Schich, Sebastian Thomas
(1995)
Export credits and the costs of trade financing.
PhD thesis, London School of Economics and Political Science.
Abstract
This study is motivated by the observation that countries in adverse extemal financial situations have to make larger use of more expensive trade financing and payment arrangements. It attempts to contribute to the understanding of the channels through which the external financial situation of debtor countries affects their trade financing, and to identify the determinants of the costs associated with such financing. These costs reflect the higher risk of default associated with credits extended to them and include, for example, interest rate spreads and credit insurance premia. For the purpose of demonstrating the channels through which the perception of such a risk influences these costs, the study adopts the perspective of a "small" creditor or credit insurer, meaning that the risk is exogenous to the creditor/insurer. This leaves the problem of incorporating these risks in the credit insurance premia and interest rate spreads. For this purpose, a theoretical concept of the determination of credit insurance premia is established. Based on the idea that export credit insurance, viewed as a security, is similar to a contingent claim, such as a European put option, the concept uses tools from option pricing theory.

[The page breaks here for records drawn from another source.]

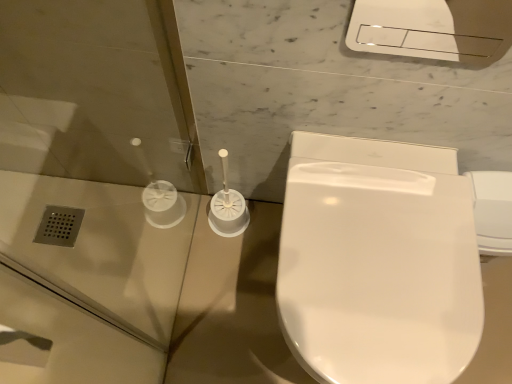 The image size is (512, 384). In order to click on free space above white glossy toilet at center (from a real-world perspective) in this screenshot , I will do pos(380,250). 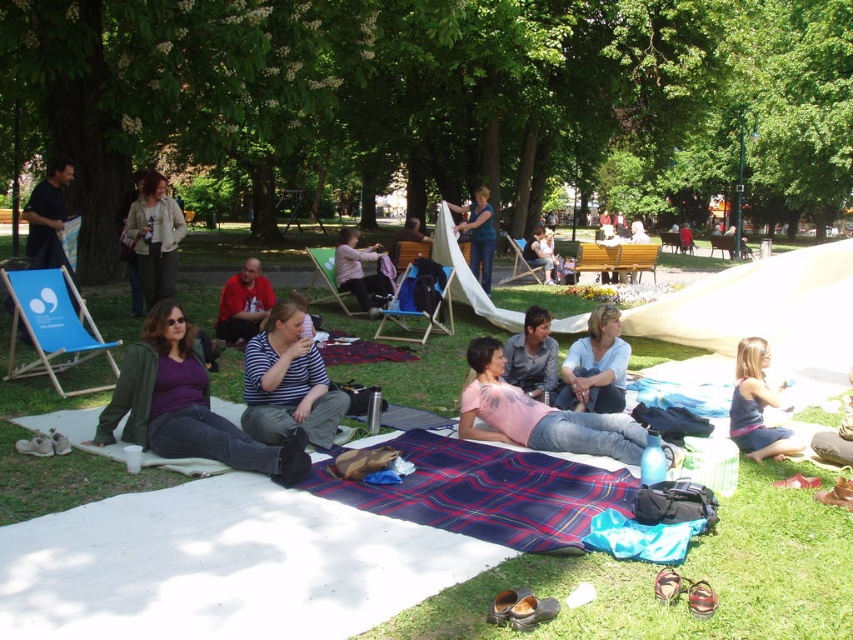 You are at the park and see a person wearing a matte purple shirt at center. There is a point marked at coordinates (x=184, y=404). Where exactly is this point located?

The point at (x=184, y=404) is located on the matte purple shirt at center.

You are at a park and see both the green grass at center and the plaid fabric blanket at center. Which object is positioned to the left?

The green grass at center is to the left of the plaid fabric blanket at center.

You are a guest at the park picnic and want to sit on the plaid fabric blanket at center. Where should you place your picnic basket so it stays on the green grass at center?

Place the picnic basket on the green grass at center, which is located below the plaid fabric blanket at center, so it stays there. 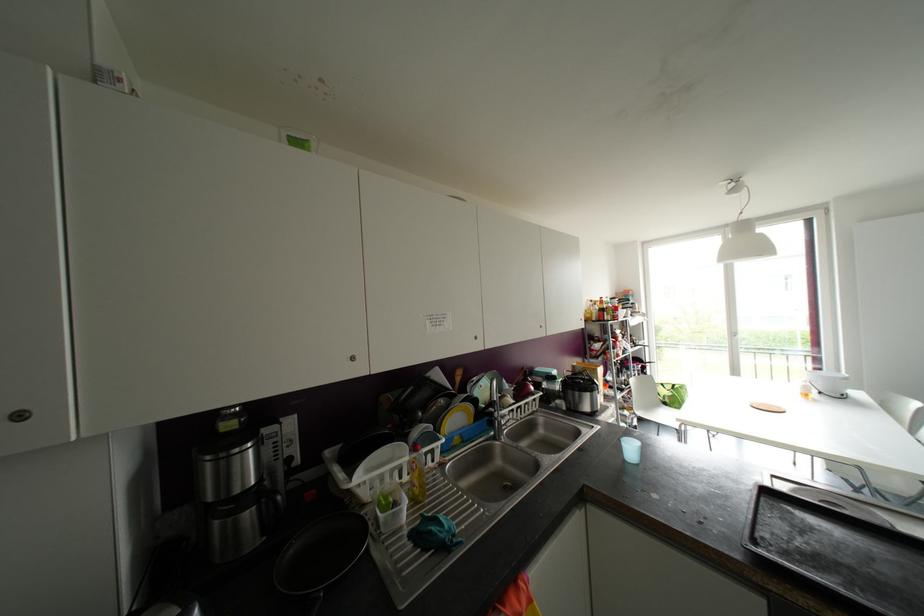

Some of its implications are compared with observations and found to be consistent with them, i.e. there is some support for the following hypotheses. The less favourable a country's solvency and liquidity indicators, the higher are the insurance premium rates applying to it, the latter indicators appearing to be relatively more important than the former ones. Moreover, they are higher the greater the volatility of the rates of change in these indicators. The impact of the share of public (and publicly guaranteed) debt in total foreign debt on the costs of external financing is discussed within the same theoretical framework. It is shown that these costs may be a non-monotonic function of that share.